The overall mean dive depth was 516 ± 53.2 m (maximum 1735 m), but dive depths showed a strong diel pattern resulting in a bimodal distribution. The deep daytime mode was centered at 619 m while the shallow nighttime mode was centered at 456 m. In addition to the diel depth patterns, a diurnal bimodality was also observed for daytime active-bottom dives in 55% of the seals (modes at 385 m and 641 m). Shallow daytime dives were present throughout the range, but occurred most frequently in the northern region of the sub-arctic gyre (Fig. 5).

Figure 5. Mean daytime dive depth for northern elephant seals from Año Nuevo, CA seals with a matched and complete diving and tracking record from 2004-2010 (n = 95).

Figure 5

Dives are shallower in the northern half of the sub-arctic gyre and coastal regions compared to the transition zone waters.
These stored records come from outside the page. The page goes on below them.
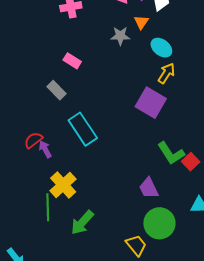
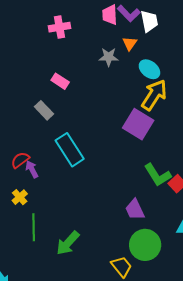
yellow arrow: (166, 73) -> (154, 95), size x1.5
yellow cross: (63, 185) -> (20, 197), moved, size x0.6

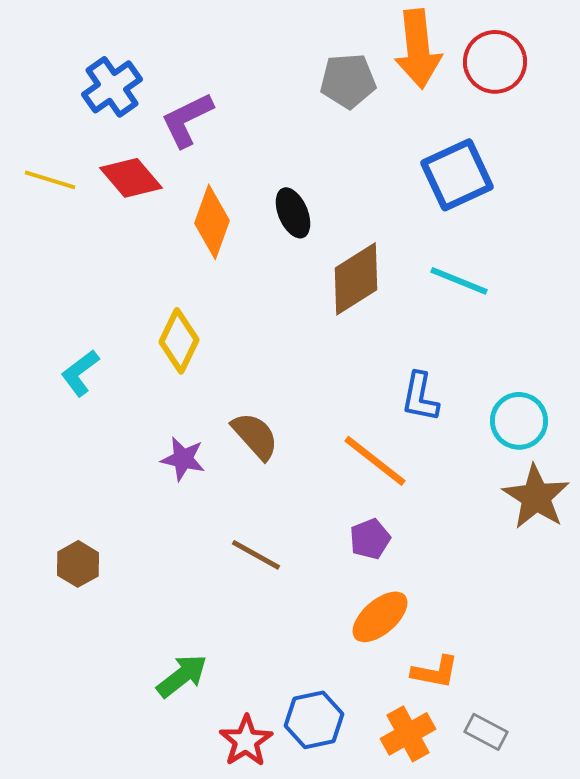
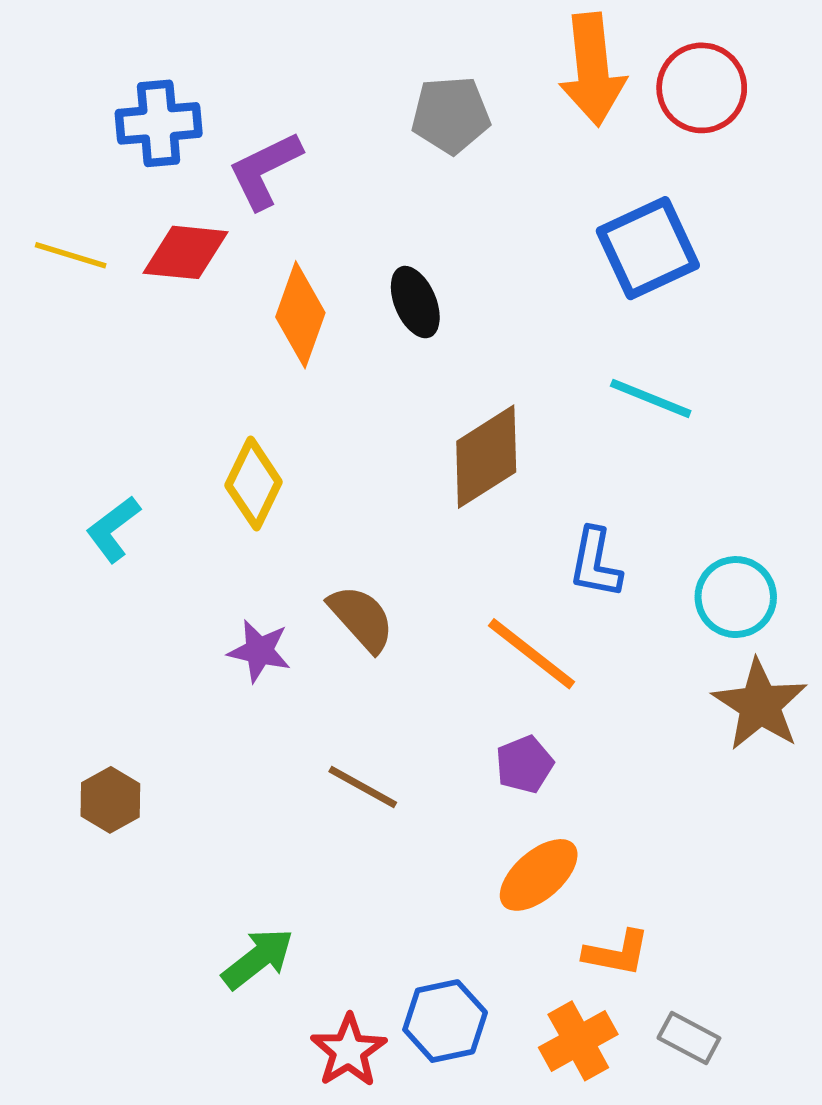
gray pentagon: (348, 81) -> (451, 115), moved
blue cross: (112, 87) -> (159, 123), turned 30
red diamond: (131, 178) -> (186, 252), turned -44
brown diamond: (356, 279) -> (486, 457), moved

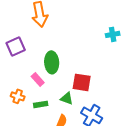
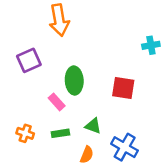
red square: (82, 82) -> (123, 88), moved
orange cross: (18, 96) -> (25, 133), moved

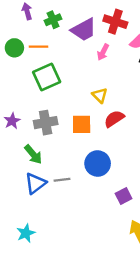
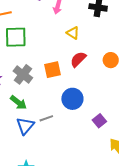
green square: (47, 77) -> (16, 37), turned 35
yellow triangle: (100, 95) -> (73, 33), moved
gray cross: (46, 123) -> (23, 74), turned -30

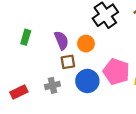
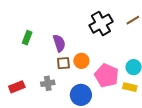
orange circle: (86, 44) -> (81, 61), moved
blue circle: (87, 81) -> (81, 95), moved

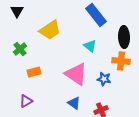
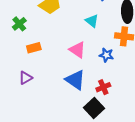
pink triangle: (76, 74) -> (77, 50), size x0.7
blue triangle: (74, 103) -> (75, 80), size x1.5

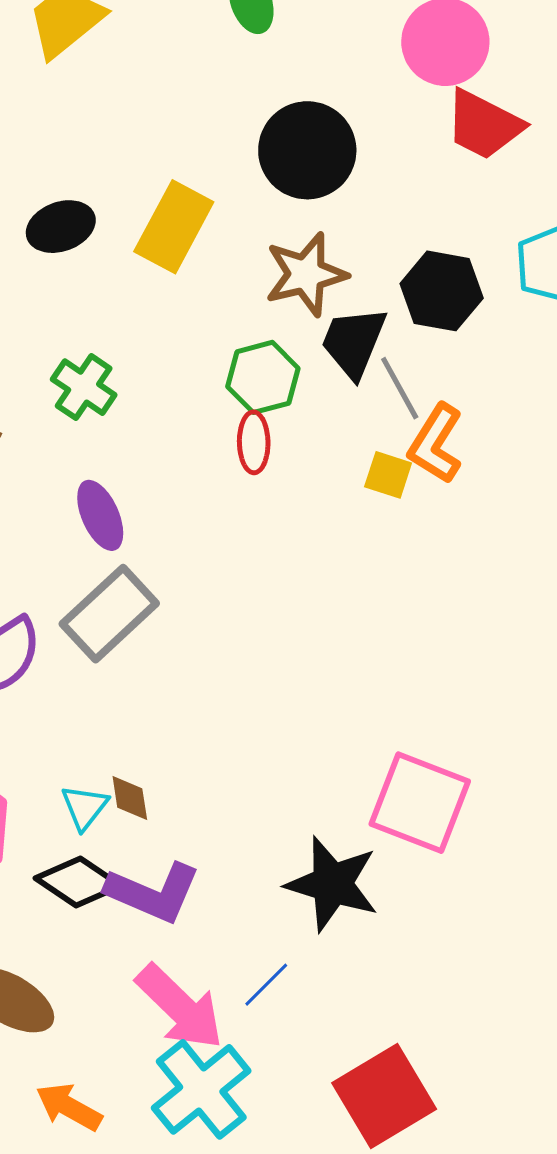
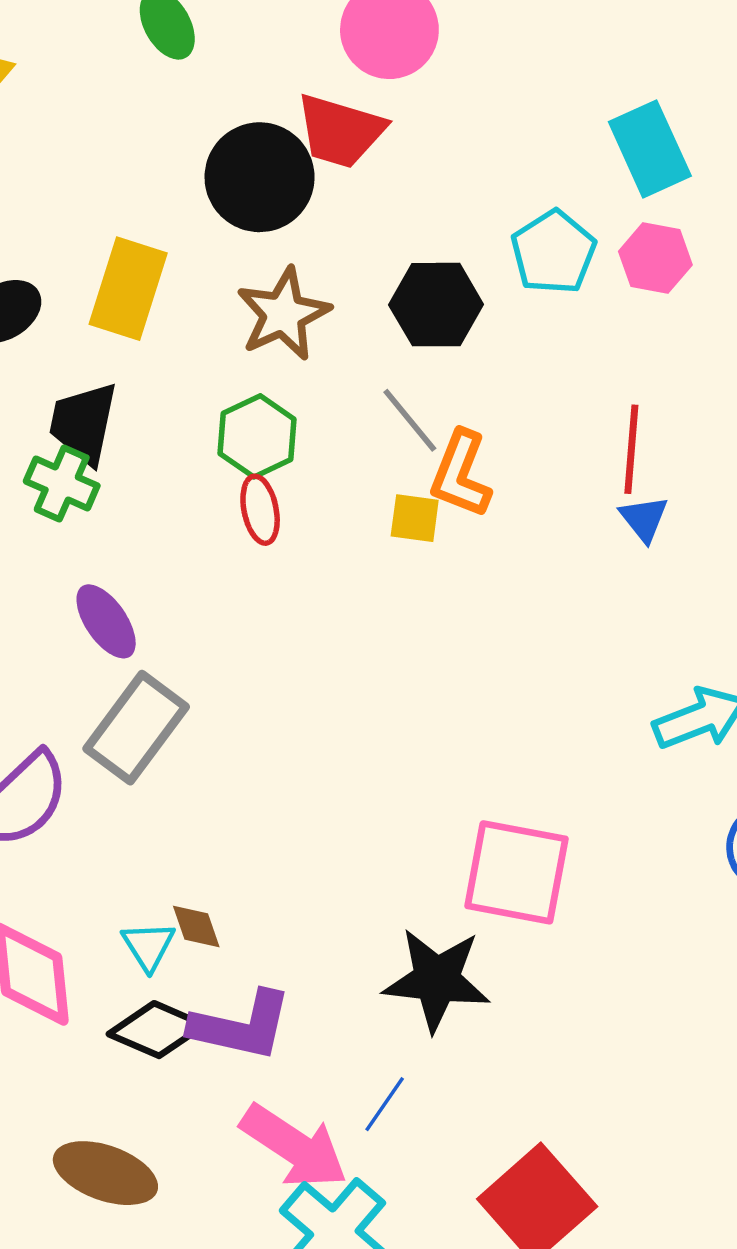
red trapezoid: (484, 125) -> (340, 131), moved
black trapezoid: (354, 342) -> (83, 423), moved

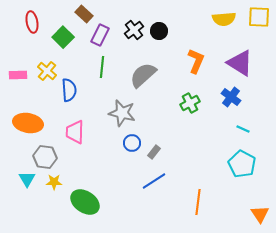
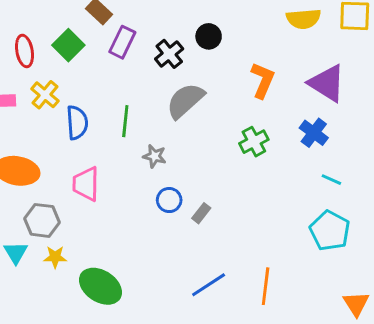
red ellipse: (32, 22) -> (25, 51), moved
black cross: (134, 30) -> (169, 54), moved
green line: (102, 67) -> (125, 121), moved
gray star: (122, 113) -> (155, 156), size x0.6
blue line: (154, 181) -> (209, 285), moved

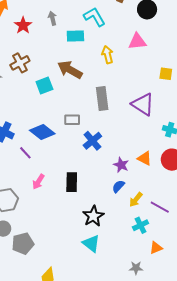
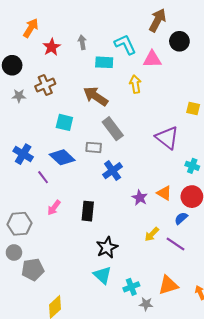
pink triangle: (137, 42) -> (152, 59), moved
cyan square: (44, 85) -> (64, 122), moved, turned 30
gray rectangle: (102, 99) -> (113, 129), moved, turned -35
blue semicircle: (118, 186) -> (181, 218), moved
cyan cross: (141, 225) -> (131, 287), moved
orange triangle: (156, 248) -> (168, 285), size x1.5

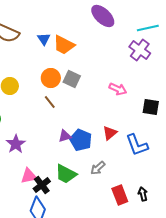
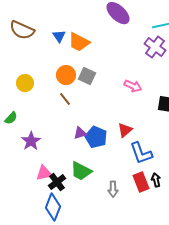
blue L-shape: (137, 145) -> (141, 153), moved
gray arrow: (98, 168) -> (113, 189), moved, turned -49
black arrow: (143, 194) -> (156, 180), moved
red rectangle: (120, 195) -> (141, 182), moved

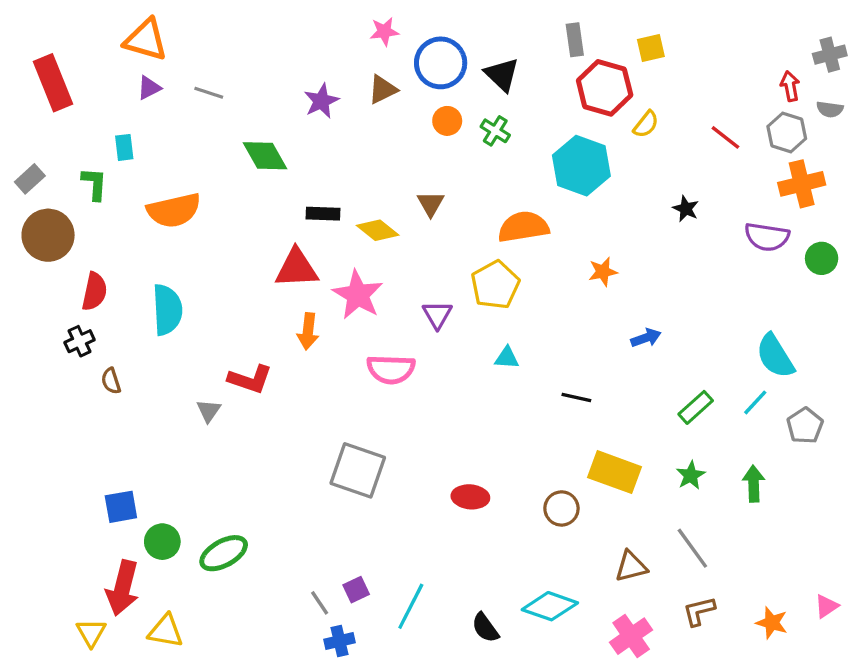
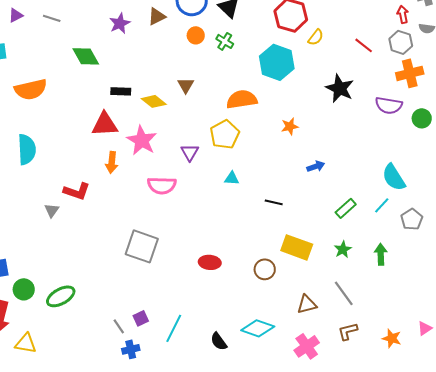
black star: (686, 209) -> (340, 88), size x1.8

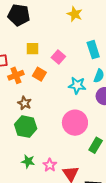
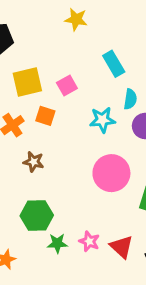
yellow square: (32, 49) -> (27, 82), size x1.5
pink square: (58, 57) -> (67, 85), turned 32
green hexagon: (26, 127) -> (37, 215), moved

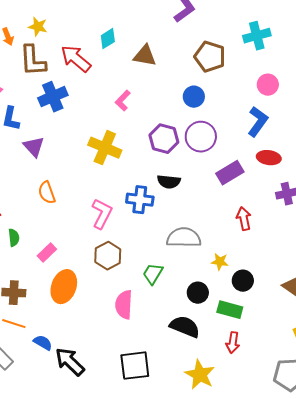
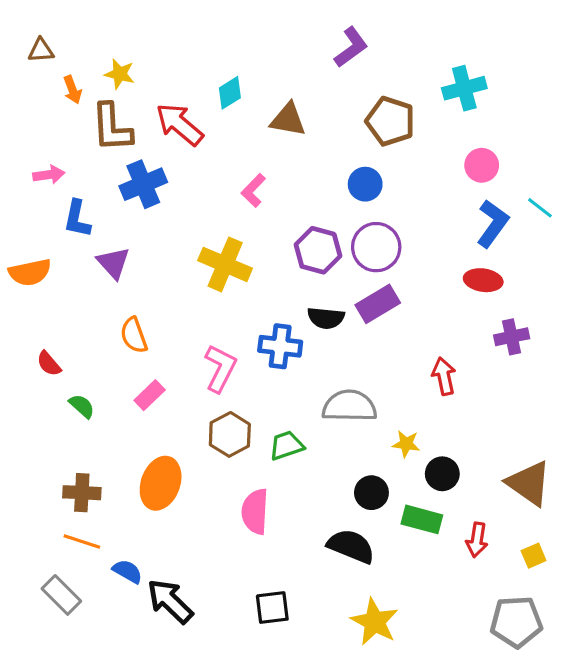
blue L-shape: (258, 122) -> (493, 224), moved
purple rectangle: (230, 173) -> (378, 304), moved
green semicircle: (14, 238) -> (82, 406), turned -42
pink rectangle: (47, 253) -> (150, 395), moved
green trapezoid: (153, 274) -> (286, 445), moved, turned 40
red arrow: (233, 343) -> (477, 540), moved
black square: (135, 366) -> (272, 608), size x0.7

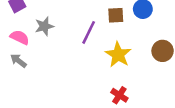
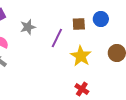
gray star: (44, 26) -> (28, 27), moved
The highest density of seals occurred in a migratory corridor off the California coast extending northwest to ∼45°N (Fig. 4– April). This pattern reflects the convergence of seals as they leave from, and return to, their home colony with high spatial and temporal fidelity twice per year. Only 5.3% of the migrations ended at a different colony. Monthly density plots show a strong preference for the 40-50°N latitudinal band during both foraging migrations and are strongly associated with the gyre-gyre boundary, identified using absolute dynamic topography climatologies (Fig. 4). The density band also corresponds to the latitude of the Transition Zone Chlorophyll Front (TZCF) [32] during the post-molting migration, but not the post-breeding migration when the TZCF migrates up to 1,000 km south (Fig. 3). The density band is narrow and persistent for the majority of the post-molting migration from July through November and the peak density extends well west of the 160°W meridian. The density estimates during the post-breeding migration were shifted to the east and generally less concentrated, likely a result of the short duration of the post-breeding migration that is spent largely in transit.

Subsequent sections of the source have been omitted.